**What you will do:**
Report all lines of the records that contain "toggle".

--*--

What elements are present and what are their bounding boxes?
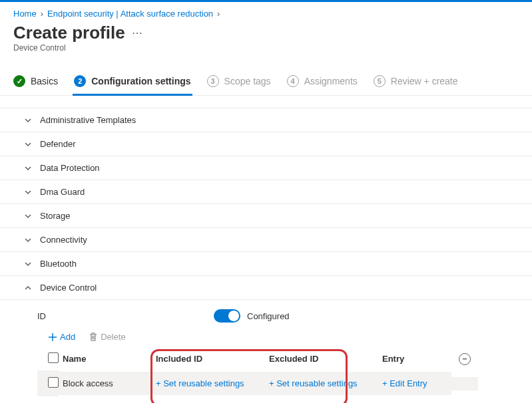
chevron-up-icon	[24, 284, 32, 292]
row-name: Block access	[59, 372, 152, 395]
section-label: Connectivity	[40, 235, 87, 245]
id-label: ID	[37, 311, 46, 321]
tab-basics[interactable]: ✓ Basics	[13, 68, 58, 95]
section-label: Data Protection	[40, 163, 100, 173]
step-number-icon: 4	[287, 75, 299, 87]
col-name: Name	[59, 348, 152, 369]
section-data-protection[interactable]: Data Protection	[0, 156, 532, 180]
chevron-right-icon: ›	[217, 9, 220, 19]
section-label: Administrative Templates	[40, 115, 136, 125]
chevron-down-icon	[24, 236, 32, 244]
delete-button: Delete	[89, 332, 126, 342]
trash-icon	[89, 333, 98, 342]
configured-toggle[interactable]	[214, 309, 240, 323]
plus-icon	[48, 333, 57, 342]
page-subtitle: Device Control	[0, 43, 532, 68]
tab-label: Scope tags	[224, 76, 271, 86]
col-excluded-id: Excluded ID	[265, 348, 378, 369]
add-button[interactable]: Add	[48, 332, 75, 342]
section-administrative-templates[interactable]: Administrative Templates	[0, 108, 532, 132]
delete-label: Delete	[101, 332, 126, 342]
chevron-down-icon	[24, 260, 32, 268]
set-reusable-excluded-button[interactable]: + Set reusable settings	[265, 372, 378, 395]
collapse-columns-button[interactable]: −	[459, 353, 471, 365]
tab-review-create[interactable]: 5 Review + create	[374, 68, 458, 95]
more-actions-button[interactable]: ⋯	[132, 27, 142, 39]
settings-sections: Administrative Templates Defender Data P…	[0, 108, 532, 403]
tab-scope-tags[interactable]: 3 Scope tags	[207, 68, 271, 95]
toggle-knob-icon	[228, 311, 239, 321]
section-dma-guard[interactable]: Dma Guard	[0, 180, 532, 204]
section-label: Dma Guard	[40, 187, 85, 197]
chevron-down-icon	[24, 164, 32, 172]
tab-configuration-settings[interactable]: 2 Configuration settings	[74, 68, 190, 95]
select-all-checkbox[interactable]	[48, 352, 59, 363]
chevron-down-icon	[24, 116, 32, 124]
tab-label: Assignments	[304, 76, 358, 86]
col-included-id: Included ID	[152, 348, 265, 369]
tab-label: Configuration settings	[91, 76, 190, 86]
edit-entry-button[interactable]: + Edit Entry	[378, 372, 451, 395]
section-label: Bluetooth	[40, 259, 77, 269]
section-storage[interactable]: Storage	[0, 204, 532, 228]
configured-label: Configured	[247, 311, 290, 321]
entries-table: Name Included ID Excluded ID Entry − Blo…	[37, 347, 532, 396]
step-number-icon: 2	[74, 75, 86, 87]
tab-label: Basics	[31, 76, 58, 86]
col-entry: Entry	[378, 348, 451, 369]
section-defender[interactable]: Defender	[0, 132, 532, 156]
chevron-right-icon: ›	[41, 9, 43, 19]
check-icon: ✓	[13, 75, 25, 87]
section-device-control[interactable]: Device Control	[0, 276, 532, 300]
section-label: Device Control	[40, 283, 97, 293]
step-number-icon: 5	[374, 75, 386, 87]
section-connectivity[interactable]: Connectivity	[0, 228, 532, 252]
section-label: Defender	[40, 139, 75, 149]
wizard-tabs: ✓ Basics 2 Configuration settings 3 Scop…	[0, 68, 532, 96]
chevron-down-icon	[24, 212, 32, 220]
row-checkbox[interactable]	[48, 377, 59, 388]
step-number-icon: 3	[207, 75, 219, 87]
breadcrumb-parent[interactable]: Endpoint security | Attack surface reduc…	[47, 9, 213, 19]
chevron-down-icon	[24, 188, 32, 196]
chevron-down-icon	[24, 140, 32, 148]
breadcrumb: Home › Endpoint security | Attack surfac…	[0, 2, 532, 21]
page-title: Create profile	[13, 23, 125, 43]
tab-assignments[interactable]: 4 Assignments	[287, 68, 358, 95]
section-label: Storage	[40, 211, 71, 221]
tab-label: Review + create	[391, 76, 458, 86]
section-bluetooth[interactable]: Bluetooth	[0, 252, 532, 276]
add-label: Add	[60, 332, 75, 342]
breadcrumb-home[interactable]: Home	[13, 9, 37, 19]
device-control-body: ID Configured Add Delete	[0, 300, 532, 403]
set-reusable-included-button[interactable]: + Set reusable settings	[152, 372, 265, 395]
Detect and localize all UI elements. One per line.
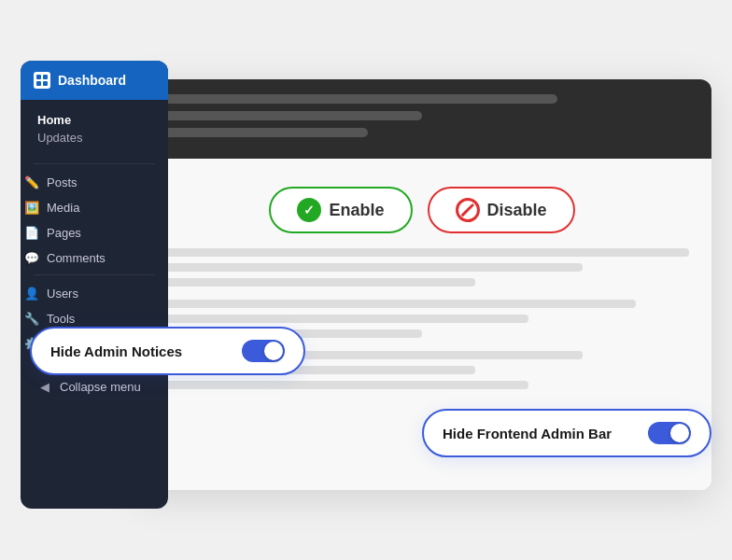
sidebar-item-home[interactable]: Home [34,109,155,129]
scene: ✓ Enable Disable [21,51,711,509]
svg-rect-2 [36,81,41,86]
bar-line-1 [151,94,557,104]
sidebar-item-media[interactable]: 🖼️ Media [21,195,168,220]
hide-frontend-admin-bar-label: Hide Frontend Admin Bar [443,426,612,441]
sidebar-section-main: ✏️ Posts 🖼️ Media 📄 Pages 💬 Comments [21,170,168,271]
hide-frontend-admin-bar-toggle[interactable] [648,422,691,444]
hide-frontend-admin-bar-card: Hide Frontend Admin Bar [422,409,711,457]
enable-label: Enable [329,201,384,220]
content-line [155,381,528,389]
content-line [155,248,689,257]
tools-label: Tools [47,312,75,326]
comments-label: Comments [47,251,106,265]
action-buttons-row: ✓ Enable Disable [155,187,689,233]
users-label: Users [47,287,78,301]
media-label: Media [47,201,79,215]
disable-label: Disable [487,201,547,220]
bar-line-3 [151,128,368,137]
ban-icon [456,198,480,222]
toggle-knob [264,342,283,360]
posts-icon: ✏️ [24,175,39,189]
content-line [155,263,583,272]
sidebar-header: Dashboard [21,61,168,100]
dashboard-icon [34,72,50,89]
content-line [155,278,475,287]
svg-rect-3 [43,81,48,86]
comments-icon: 💬 [24,251,39,265]
media-icon: 🖼️ [24,201,39,215]
sidebar: Dashboard Home Updates ✏️ Posts 🖼️ Media… [21,61,168,509]
tools-icon: 🔧 [24,312,39,326]
sidebar-item-comments[interactable]: 💬 Comments [21,245,168,271]
sidebar-divider-2 [34,274,155,275]
collapse-icon: ◀ [37,380,52,394]
users-icon: 👤 [24,287,39,301]
sidebar-divider-1 [34,163,155,164]
sidebar-nav-home: Home Updates [21,100,168,160]
sidebar-item-updates[interactable]: Updates [34,129,155,150]
svg-rect-1 [43,75,48,79]
content-lines-1 [155,248,689,287]
content-line [155,300,636,308]
hide-admin-notices-card: Hide Admin Notices [30,327,305,375]
collapse-label: Collapse menu [60,380,141,394]
pages-icon: 📄 [24,226,39,240]
sidebar-item-collapse[interactable]: ◀ Collapse menu [34,374,155,399]
toggle-knob-2 [670,424,689,442]
sidebar-title: Dashboard [58,73,126,88]
svg-rect-0 [36,75,41,79]
bar-line-2 [151,111,422,120]
sidebar-item-users[interactable]: 👤 Users [21,281,168,306]
browser-top-bar [133,79,711,159]
check-icon: ✓ [297,198,321,222]
posts-label: Posts [47,175,77,189]
hide-admin-notices-toggle[interactable] [242,340,285,362]
hide-admin-notices-label: Hide Admin Notices [50,343,182,359]
sidebar-item-posts[interactable]: ✏️ Posts [21,170,168,195]
sidebar-item-pages[interactable]: 📄 Pages [21,220,168,245]
disable-button[interactable]: Disable [428,187,575,233]
pages-label: Pages [47,226,81,240]
content-line [155,315,528,323]
enable-button[interactable]: ✓ Enable [269,187,412,233]
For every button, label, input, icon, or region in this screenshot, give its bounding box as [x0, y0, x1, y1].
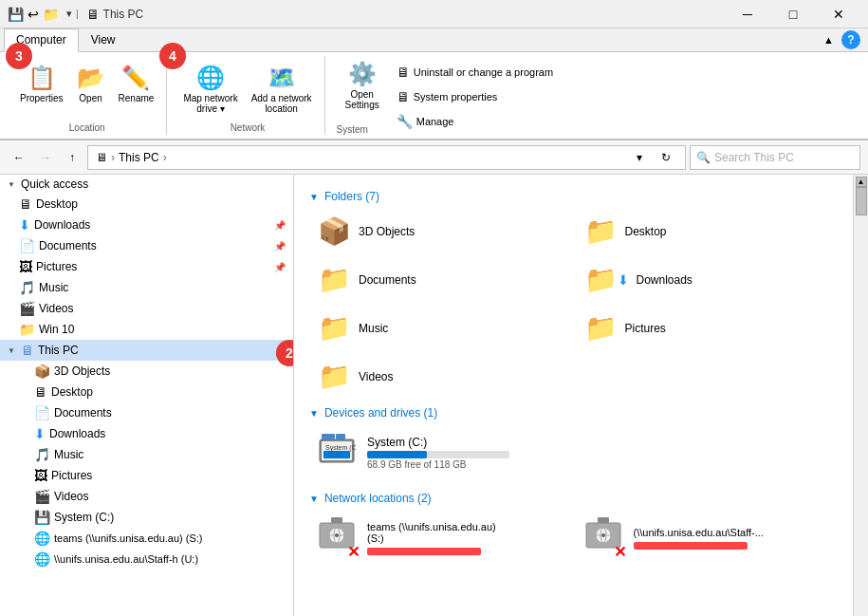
scrollbar-thumb[interactable]: [856, 187, 867, 215]
sidebar-item-downloads[interactable]: ⬇ Downloads 📌: [0, 215, 293, 235]
sidebar-this-pc[interactable]: ▼ 🖥 This PC 2: [0, 340, 293, 361]
open-button[interactable]: 📂 Open: [72, 62, 110, 106]
scrollbar-up-btn[interactable]: ▲: [856, 177, 867, 187]
properties-icon: 📋: [28, 65, 56, 91]
sidebar-teams-network[interactable]: 🌐 teams (\\unifs.unisa.edu.au) (S:): [0, 528, 293, 549]
sidebar-child-pictures[interactable]: 🖼 Pictures: [0, 465, 293, 486]
system-properties-button[interactable]: 🖥 System properties: [392, 86, 558, 107]
rename-button[interactable]: ✏️ Rename: [114, 62, 159, 106]
sidebar-child-documents-label: Documents: [54, 406, 112, 420]
ribbon-content: 3 4 📋 Properties 📂 Open ✏️ Rename Locati…: [0, 52, 868, 140]
child-pictures-icon: 🖼: [34, 468, 47, 483]
sidebar-item-documents[interactable]: 📄 Documents 📌: [0, 235, 293, 256]
maximize-button[interactable]: □: [771, 0, 815, 28]
sidebar-documents-label: Documents: [39, 239, 97, 252]
location-group-label: Location: [69, 121, 105, 133]
child-videos-icon: 🎬: [34, 489, 50, 504]
sidebar-teams-network-label: teams (\\unifs.unisa.edu.au) (S:): [54, 532, 203, 544]
qat-dropdown[interactable]: ▾: [66, 8, 72, 20]
downloads-icon: ⬇: [19, 217, 30, 233]
network-staff-info: (\\unifs.unisa.edu.au\Staff-...: [634, 527, 764, 550]
drives-chevron-icon: ▼: [309, 408, 319, 419]
sidebar-item-desktop[interactable]: 🖥 Desktop: [0, 194, 293, 215]
drives-section-header[interactable]: ▼ Devices and drives (1): [309, 406, 838, 420]
sidebar-child-music[interactable]: 🎵 Music: [0, 444, 293, 465]
sidebar-item-videos[interactable]: 🎬 Videos: [0, 298, 293, 319]
forward-button[interactable]: →: [34, 146, 57, 169]
folders-grid: 📦 3D Objects 📁 Desktop 📁 Documents 📁⬇ Do…: [309, 209, 838, 399]
sidebar-child-videos[interactable]: 🎬 Videos: [0, 486, 293, 507]
sidebar-child-videos-label: Videos: [54, 490, 88, 503]
open-settings-icon: ⚙️: [348, 61, 377, 87]
network-grid: ✕ teams (\\unifs.unisa.edu.au)(S:): [309, 511, 838, 569]
downloads-folder-label: Downloads: [637, 273, 693, 287]
folder-item-documents[interactable]: 📁 Documents: [309, 257, 572, 302]
3dobjects-folder-label: 3D Objects: [359, 225, 415, 238]
svg-rect-11: [331, 517, 342, 523]
back-button[interactable]: ←: [8, 146, 30, 169]
ribbon-collapse-btn[interactable]: ▲: [823, 34, 834, 46]
sidebar-item-music[interactable]: 🎵 Music: [0, 277, 293, 298]
close-button[interactable]: ✕: [817, 0, 860, 28]
main-layout: ▼ Quick access 🖥 Desktop ⬇ Downloads 📌 📄…: [0, 175, 868, 616]
sidebar-child-downloads[interactable]: ⬇ Downloads: [0, 423, 293, 444]
sidebar-staff-network[interactable]: 🌐 \\unifs.unisa.edu.au\Staff-h (U:): [0, 549, 293, 569]
folder-item-desktop[interactable]: 📁 Desktop: [576, 209, 839, 253]
network-item-staff[interactable]: ✕ (\\unifs.unisa.edu.au\Staff-...: [576, 511, 839, 565]
breadcrumb-sep2: ›: [163, 151, 167, 164]
minimize-button[interactable]: ─: [726, 0, 769, 28]
uninstall-label: Uninstall or change a program: [414, 66, 553, 78]
folder-item-pictures[interactable]: 📁 Pictures: [576, 306, 839, 350]
uninstall-icon: 🖥: [397, 65, 410, 80]
network-section-label: Network locations (2): [324, 492, 432, 505]
sidebar-this-pc-label: This PC: [38, 344, 79, 357]
sidebar-system-c[interactable]: 💾 System (C:): [0, 507, 293, 528]
sidebar-music-label: Music: [39, 281, 68, 294]
sidebar-item-pictures[interactable]: 🖼 Pictures 📌: [0, 256, 293, 277]
sidebar-item-win10[interactable]: 📁 Win 10: [0, 319, 293, 340]
refresh-btn[interactable]: ↻: [655, 146, 677, 169]
sidebar-quick-access[interactable]: ▼ Quick access: [0, 175, 293, 194]
folder-item-music[interactable]: 📁 Music: [309, 306, 572, 350]
folders-section-label: Folders (7): [324, 190, 379, 203]
qat-separator: |: [76, 9, 79, 19]
teams-network-icon: 🌐: [34, 531, 50, 546]
breadcrumb-this-pc[interactable]: This PC: [119, 151, 159, 164]
sidebar-3dobjects[interactable]: 📦 3D Objects: [0, 361, 293, 382]
breadcrumb-dropdown-btn[interactable]: ▾: [628, 146, 651, 169]
folders-section-header[interactable]: ▼ Folders (7): [309, 190, 838, 203]
pin-icon-documents: 📌: [274, 241, 286, 252]
open-settings-button[interactable]: ⚙️ OpenSettings: [341, 58, 384, 113]
manage-button[interactable]: 🔧 Manage: [392, 111, 558, 132]
network-buttons: 🌐 Map networkdrive ▾ 🗺️ Add a networkloc…: [178, 58, 316, 121]
qat-icon2: ↩: [28, 7, 39, 22]
network-item-teams[interactable]: ✕ teams (\\unifs.unisa.edu.au)(S:): [309, 511, 572, 565]
search-bar[interactable]: 🔍 Search This PC: [690, 145, 860, 170]
drive-item-system-c[interactable]: System (C:) System (C:) 68.9 GB free of …: [309, 425, 838, 480]
network-chevron-icon: ▼: [309, 494, 319, 504]
ribbon-network-group: 🌐 Map networkdrive ▾ 🗺️ Add a networkloc…: [171, 56, 324, 135]
map-network-label: Map networkdrive ▾: [183, 93, 237, 114]
sidebar-child-desktop[interactable]: 🖥 Desktop: [0, 382, 293, 402]
folder-item-videos[interactable]: 📁 Videos: [309, 354, 572, 399]
map-network-drive-button[interactable]: 🌐 Map networkdrive ▾: [178, 62, 242, 117]
content-scrollbar[interactable]: ▲ ▼: [853, 175, 868, 616]
add-network-location-button[interactable]: 🗺️ Add a networklocation: [247, 62, 317, 117]
drives-section-label: Devices and drives (1): [324, 406, 437, 420]
uninstall-button[interactable]: 🖥 Uninstall or change a program: [392, 62, 558, 83]
up-button[interactable]: ↑: [61, 146, 83, 169]
breadcrumb-bar[interactable]: 🖥 › This PC › ▾ ↻: [87, 145, 686, 170]
qat-icon1: 💾: [8, 7, 24, 22]
rename-label: Rename: [119, 93, 155, 103]
ribbon: Computer View ▲ ? 3 4 📋 Properties 📂 Ope…: [0, 28, 868, 140]
folder-item-downloads[interactable]: 📁⬇ Downloads: [576, 257, 839, 302]
help-button[interactable]: ?: [841, 30, 860, 49]
sidebar-child-documents[interactable]: 📄 Documents: [0, 402, 293, 423]
window-icon: 🖥: [86, 7, 100, 22]
svg-point-10: [335, 533, 339, 537]
search-icon: 🔍: [696, 151, 711, 164]
folder-item-3dobjects[interactable]: 📦 3D Objects: [309, 209, 572, 253]
sidebar-pictures-label: Pictures: [36, 260, 77, 273]
tab-view[interactable]: View: [79, 28, 128, 51]
network-section-header[interactable]: ▼ Network locations (2): [309, 492, 838, 505]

--*--

**Problem solution:**
configured-toggle[interactable]	[214, 309, 240, 323]
toggle-knob-icon	[228, 311, 239, 321]
hide-frontend-admin-bar-toggle[interactable] [648,422,691,444]
toggle-knob [264,342,283,360]
toggle-knob-2 [670,424,689,442]
hide-admin-notices-toggle[interactable] [242,340,285,362]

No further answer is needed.